A former Los Alamos National Laboratory scientist on Tuesday pleaded not guilty to federal charges that he lied about contacts with the Chinese government-sponsored group Thousand Talents, which the Donald Trump administration says seeks to steal U.S. intellectual property.
Some time between 2007 and 2018, Turab Lookman “had been recruited by, applied for, and been accepted to participate in China’s Thousand Talents Program for personal compensation,” according to a redacted May 22 indictment filed in U.S. District Court for New Mexico.
Lookman is charged with three counts of fraud and false statements for lying to the Department of Energy and the National Background Investigations Bureau within the federal Office of Personnel. He pleaded not guilty to all three counts, according to the clerk’s minutes of Lookman’s nearly 90-minute arraignment in Santa Fe before Magistrate Judge Kirtan Khalsa.

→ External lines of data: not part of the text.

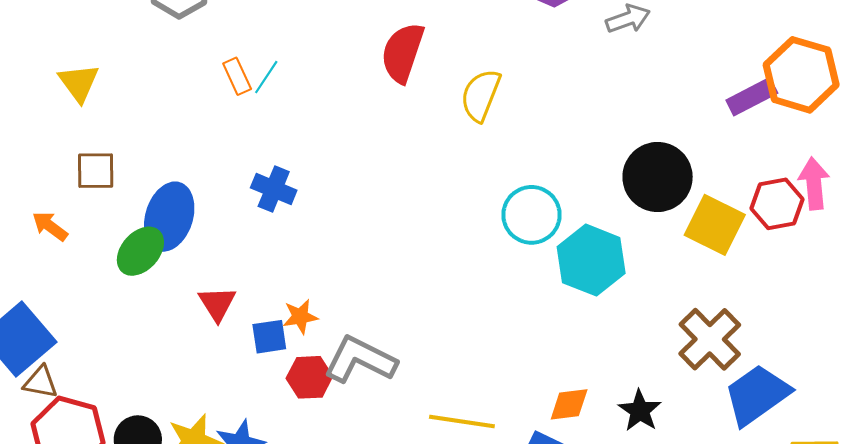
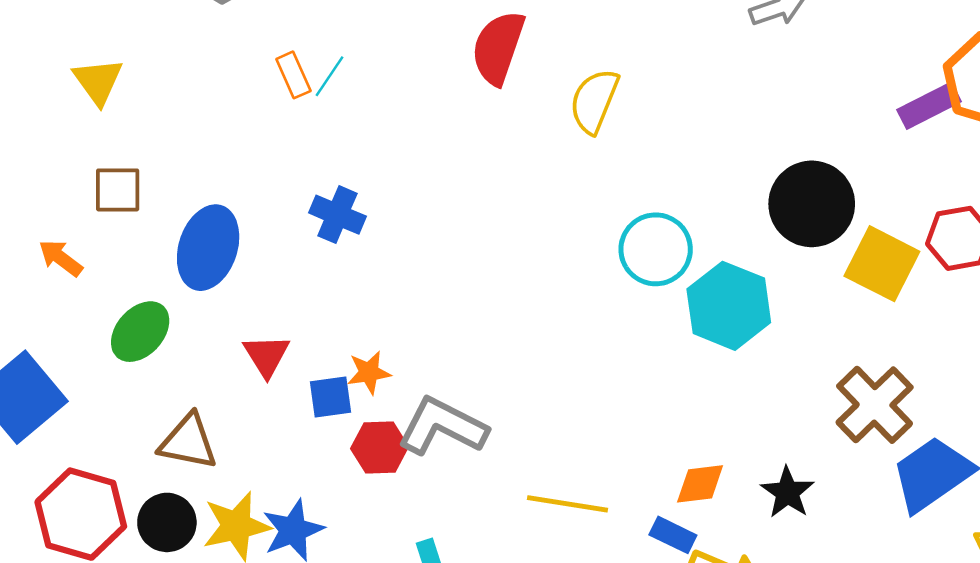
green ellipse: (140, 251) -> (140, 332), moved
brown triangle: (40, 382) -> (188, 442), moved, size x1.4

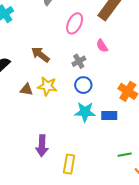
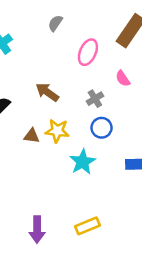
cyan star: (85, 112) -> (83, 162), moved, turned -30
purple arrow: (42, 146) -> (37, 230), moved
yellow rectangle: (69, 164) -> (88, 226), turned 60

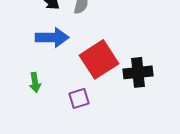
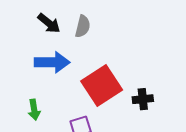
black cross: (138, 72) -> (143, 99), size x0.7

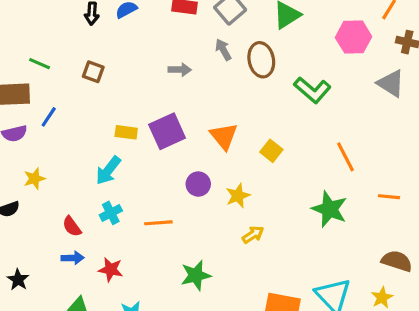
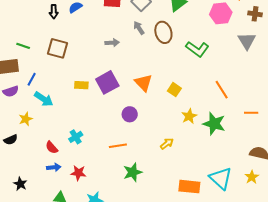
brown square: (93, 72) -> (58, 48), size x1.5
gray triangle: (391, 83) -> (247, 41), turned 30
cyan arrow: (108, 170) -> (44, 99), moved, turned -90
yellow star: (238, 196) -> (189, 116), moved
orange line: (158, 223) -> (118, 146), moved

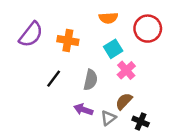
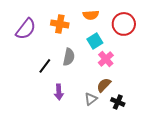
orange cross: (68, 40) -> (60, 24), moved
gray semicircle: (91, 80) -> (69, 57), moved
purple arrow: (83, 110) -> (59, 92), moved, turned -112

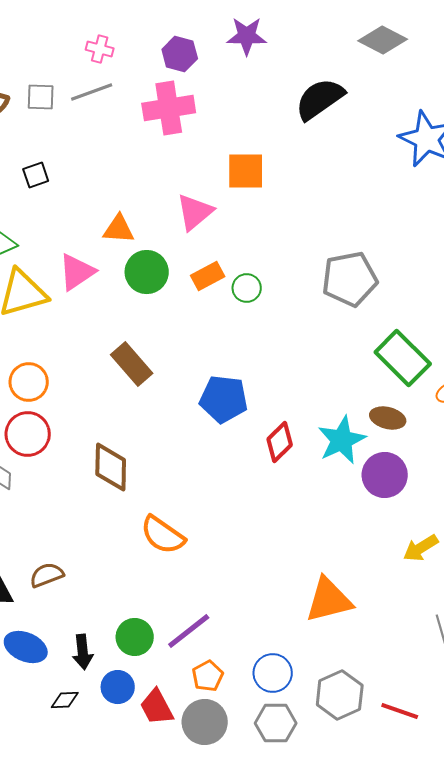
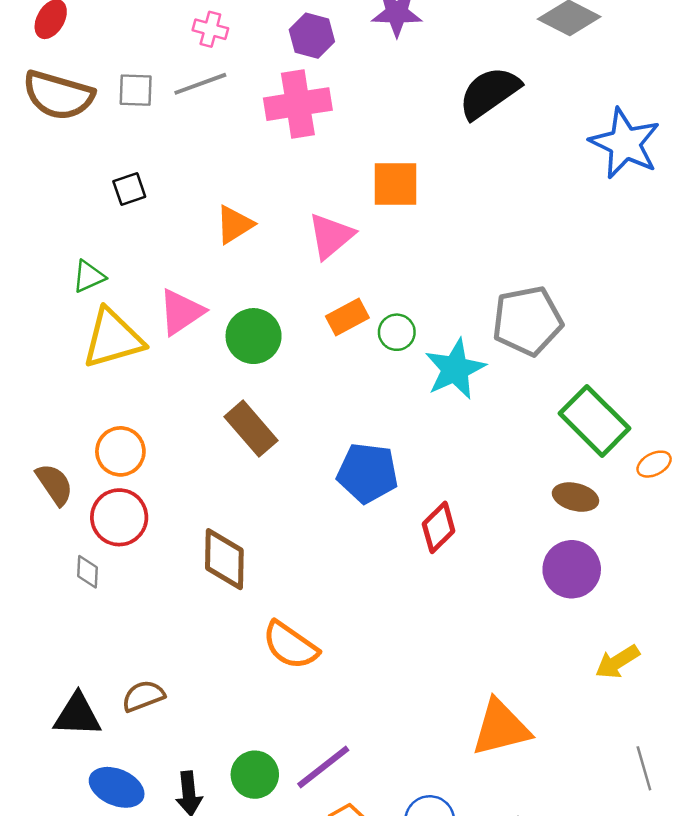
orange triangle: (119, 229) -> (235, 224), moved, turned -36
green circle: (147, 272) -> (254, 336), moved
cyan star: (342, 440) -> (455, 369), moved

The court planned to release Lookman after he posted a bond, the minutes show. Authorities arrested the former Los Alamos physicist on May 23, according to another court filing.
According to Lookman’s LinkedIn profile, he has worked in research for the Los Alamos National Laboratory since August 1999. In September 2017, only months before the Justice Department alleges the physicist made the first of three false statements to federal investigators, the lab honored Lookman as one of its four annual fellows. Lookman at the time worked for the lab’s Theoretical Division, where he contributed to research on materials design and informatics, according to a press release.
Los Alamos National Security managed the laboratory during the time Lookman allegedly accepted, and lied about accepting, compensation from the Chinese program, according to the indictment. Each count of lying to the government carries a fine and a prison term of up to five years — or up to eight years, if the court finds Lookman’s alleged false statements involved international or domestic terrorism.
The Associated Press, which covered the arraignment, reported Lookman worked for the lab “until very recently.”
In February, related to a separate prosecution, U.S. Assistant Attorney General John Demers said China uses “national programs, like the ‘Thousand Talents,’ to solicit and reward the theft of our nation’s trade secrets and intellectual property.”
In a 35-page report published in 2018, the Donald Trump administration said scientists who participate in the Thousand Talents Plan Beijing launched in 2008 “may receive lucrative and prestigious positions at premier Chinese research institutes, labs, or universities.”